6A.5. Simultaneously
with the making of such provisional credit, the Portfolio agrees that the Bank
shall have, and hereby grants to the Bank, a security interest in any property
at any time held for the account of the Portfolio to the full extent of the
credited amount, and each Portfolio hereby pledges, assigns and grants to the
Bank a continuing security interest and a lien on any and all such property
under the Bank’s possession, in accordance with the terms of this
Agreement. In the event that the applicable Portfolio fails to
promptly repay any provisional credit, the Bank shall have all of the rights and
remedies of a secured party under the Uniform Commercial Code of The
Commonwealth of Massachusetts.
6A.6 The
Bank shall have the right to reverse any provisional credit or debit given in
connection with the Contractual Settlement Services at any time when the Bank
believes, in its reasonable judgment, that such transaction will not settle in
accordance with its terms or amounts due pursuant thereto, will not be
collectable or where the Bank has not been provided Proper Instructions with
respect thereto, as applicable, and the Portfolio shall be responsible for any
costs or liabilities resulting from such reversal.
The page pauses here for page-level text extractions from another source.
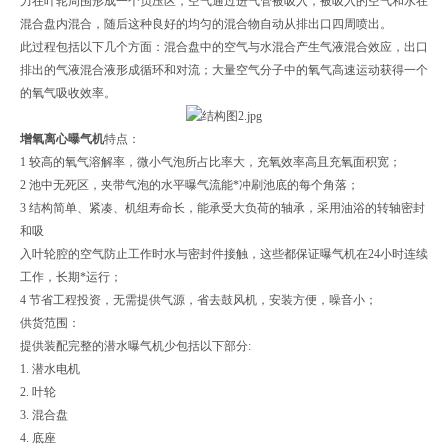
力在叶轮周围形成一个负压区，空气通过进气管被吸入，被吸入的空气和水在
混合盘内混合，随后这种良好的均匀的混合物自动从排出口四周喷出。
此过程包括以下几个方面：混合盘中的空气与水混合产生气液混合效应，出口
排出的气液混合液形成循环和对流；大量空气分子中的氧气高速运动获得一个
的氧气吸收效率。
增氧离心曝气机
特点：
1 较高的氧气溶解率，微小气泡所占比率大，充氧效率高且充氧面积宽；
2 池中无死区，夹带气泡的水平曝气流能*冲刷池底的每个角落；
3 结构简单、紧凑、机组寿命长，能承受大负荷的轴承，采用油浴的转轴密封
和吸
入叶轮腔的空气防止工作时水与密封件接触，这些都保证曝气机在24小时连续
工作，长期*运行；
4 节省工程投资，无需提供气源，省去鼓风机，安装方便，噪音小；
供货范围：
提供装配完整的潜水曝气机少包括以下部分:
1. 潜水电机
2. 叶轮
3. 混合盘
4. 底座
Upon such
reversal, a sum equal to the credited or debited amount shall become immediately
payable by the Portfolio to the Bank and may be debited from any cash account
held for benefit of the Portfolio.
13
6A.7 In
the event that the Bank is unable to debit an account of the Portfolio, and the
Portfolio fails to pay any amount due to the Bank at the time such amount
becomes payable in accordance with this Agreement, (i) the Bank may charge the
Portfolio for costs and expenses associated with providing the provisional
credit, including without limitation the cost of funds associated therewith,
(ii) the amount of any accrued dividends, interest and other distributions with
respect to assets associated with such transaction may be set off against the
credited amount, (iii) the provisional credit and any such costs and expenses
shall be considered an advance of cash for purposes of the Agreement and (iv)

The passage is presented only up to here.